One may dream of a pristine mansion on the coast of the most beautiful beach, but unless you’re a multi-millionaire, it won’t happen. We innately know and accept such things – narcissists do not.

It should be noted that the idealization of relationships isn’t the only “head in the clouds” feature playing in a narcissist’s head. They picture the perfect home, body, car, occupation, etc.

2. They need a constant “supply”

A user on Quora explained their experience of being married to a narcissist:

“Like an oxygen tank to a Scuba diver, we just give them the supply of what they need at that time, and, like the oxygen tank, once they have no more use for us, we’re simply discarded without a second thought.”

Psychoanalyst Otto Fenichel introduced the term Narcissistic supply in 1938. It is “a type of admiration, interpersonal support, or sustenance drawn by an individual from his or her environment and essential to their self-esteem.”

Once their ‘supply’ is out, it’s out. Unfortunately, so is the narcissist’s partner.

3. Their partner is only human

Simply put, if the narcissist doesn’t end the relationship, their partner may (and hopefully does.) A narcissist’s lack of empathy, manipulative nature and verbal insults are not conducive to a healthy and fulfilling relationship.

Unfortunately, narcissists have a deviously charming way of “reeling” someone back in. Why would they want to do this? Because they’re afraid of their Narcissistic supply running out. Pretty twisted.

Hopefully, the other person will see the narcissist for what he or she is – and move on before their life is in shambles.

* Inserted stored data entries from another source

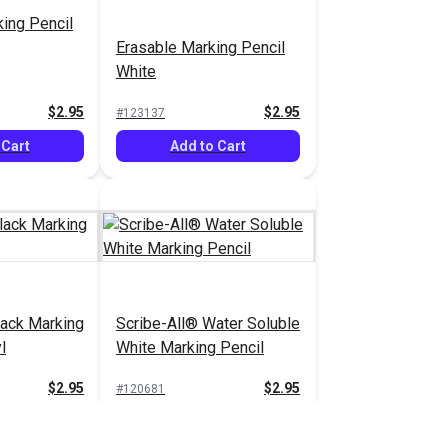
ing Pencil
Erasable Marking Pencil
White
$2.95
$2.95
#123137
 Cart
Add to Cart
lack Marking
Scribe-All® Water Soluble
l
White Marking Pencil
$2.95
$2.95
#120681
 Cart
Add to Cart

4. A person is not an island

If their partner can’t separate fact from fiction, someone else just may. Most of us have a support system – family and friends – who will provide thoughtful insight into a person. Sadly, too often it’s a therapist or an expert on personality disorders (which narcissists have) who conveys the truth about the individual.

If there’s one piece of advice to give here, seek insight from “people readers” within one’s social circle. And, most importantly, listen for recurring opinions.

5. There’s always “something more”

“There’s always something more” explains a narcissist’s life in four words. “Nothing is good enough” is an appropriate second option.

Narcissists’ needs are always in flux. They’re never satisfied with anything for long, and their decisions are never final. Combined with a highly materialistic nature, it’s no surprise that narcissists are never satisfied.

Here are a few communications you might hear from NPD-diagnosed individuals:

  • “My many accomplishments are my everything.”
  • “I dyed my hair blonde and received breast implants to get men’s attention – and  I love to make other women jealous.”
  • “I never want to be looked down upon as poor.  So my fiancé and I each drive a Mercedes. The best man at our upcoming wedding ceremony also drives a Mercedes.”


Final Thoughts on Why a Narcissist Cannot Truly Love Another

Treating narcissism can be difficult. That’s because individuals with the disorder may resist therapy and not realize they need help. So if you are in a relationship who struggles with this personality disorder, it may be best to guard your heart. Encourage them to seek help and support them. But do not surrender yourself to their manipulations.